A patient with myoclonus epilepsy as a main clinical symptom was histopathologically diagnosed as a generalized sphingolipidosis. It was found that both sphingomyelin and globoside I fairly increased in kidney, heart, lung and liver. While, only sphingomyelin was found to increase in cerebral gray and white matters and cerebellum, but other lipids were within the normal range. Sphingomyelin accounted for 22% of the total phospholipids especially in cerebellum. No cholesterol ester and ganglioside GM2 or asialo GM2 were in particular found in the brain. Fatty acid compositions of phospholipids, glycosphingolipids and gangliosides were found to be normal. Judging from the sphingomyelin storage not only in visceral organs but also in brain tissues, it was proposed that this disease might be a variant in Niemann-Pick disease Type C, although an enzymatic assay of sphingomyelinase still remains.

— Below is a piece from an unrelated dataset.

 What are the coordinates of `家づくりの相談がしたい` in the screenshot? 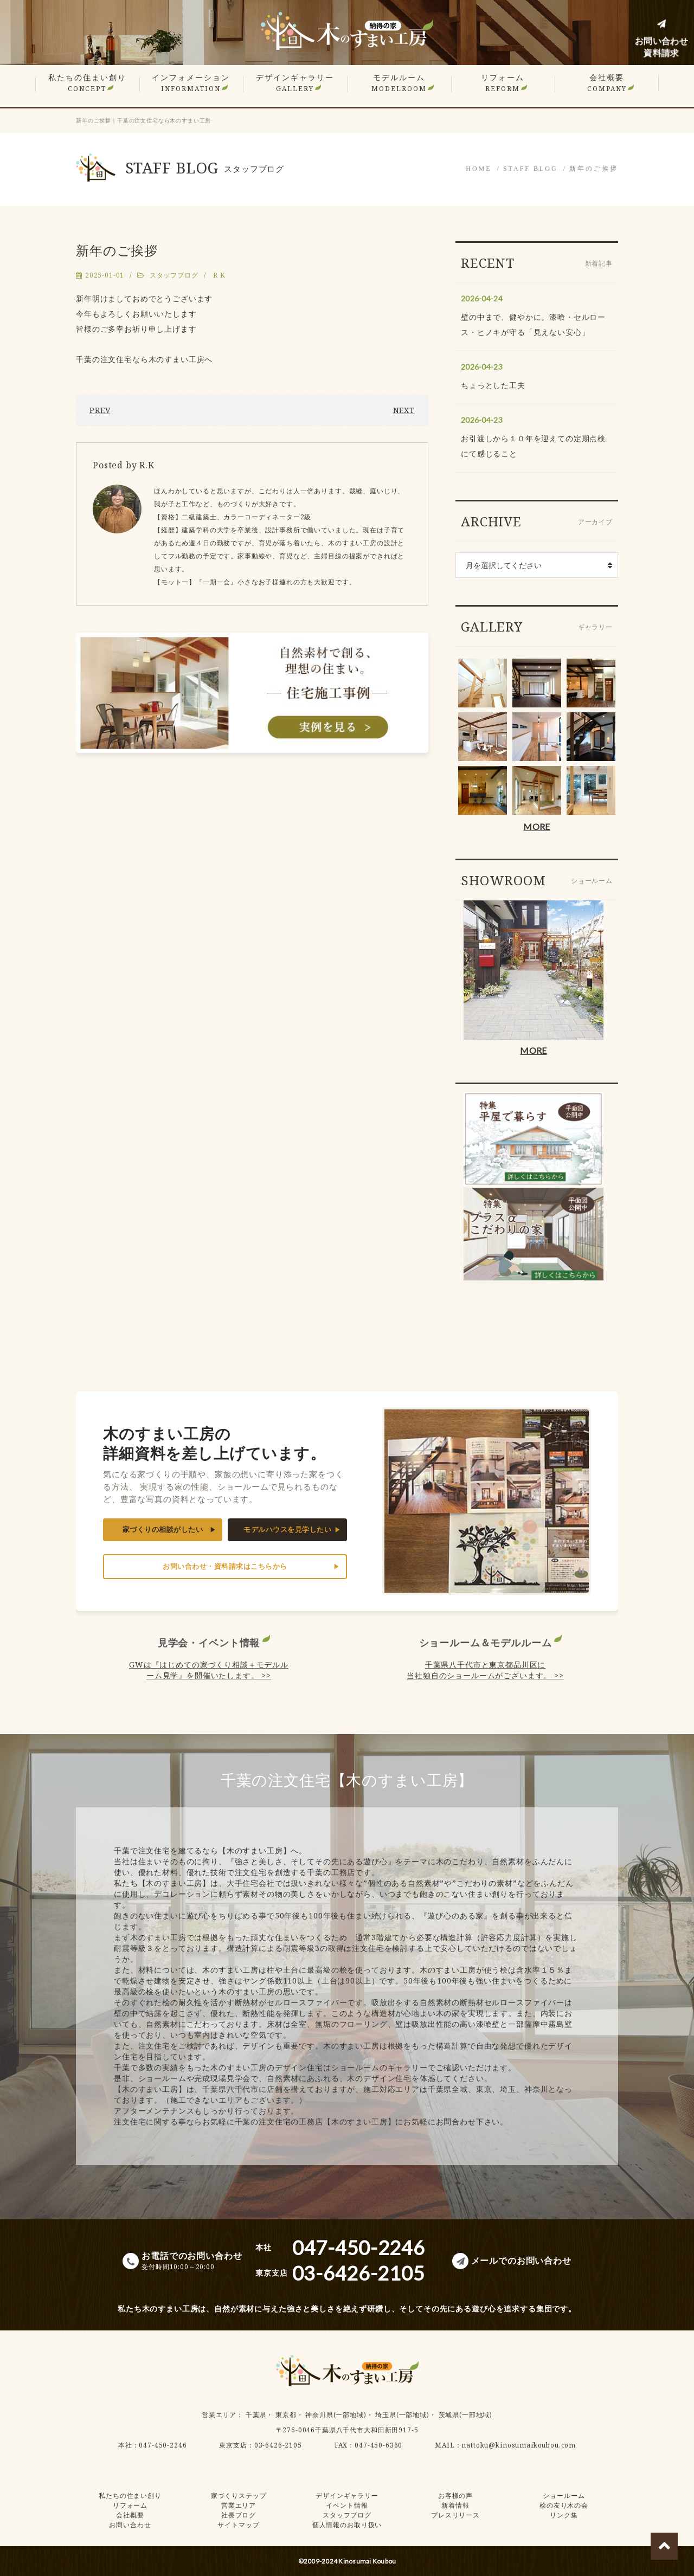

一名以肌阵挛性癫痫为主要临床症状的患者经组织病理学诊断为全身性鞘脂沉积症。研究发现,鞘磷脂和球苷脂I在肾脏、心脏、肺和肝脏中均显著增加。而在脑灰质、白质和小脑中仅发现鞘磷脂增加,其他脂质则在正常范围内。鞘磷脂占总磷脂的22%,尤其在小脑中。在脑中未特别发现胆固醇酯和神经节苷脂GM2或脱唾液酸GM2。磷脂、糖鞘脂和神经节苷脂的脂肪酸组成正常。从鞘磷脂不仅在内脏器官而且在脑组织中蓄积来看,尽管仍有待进行鞘磷脂酶的酶活性测定,但推测该疾病可能是尼曼-匹克病C型的一种变异型。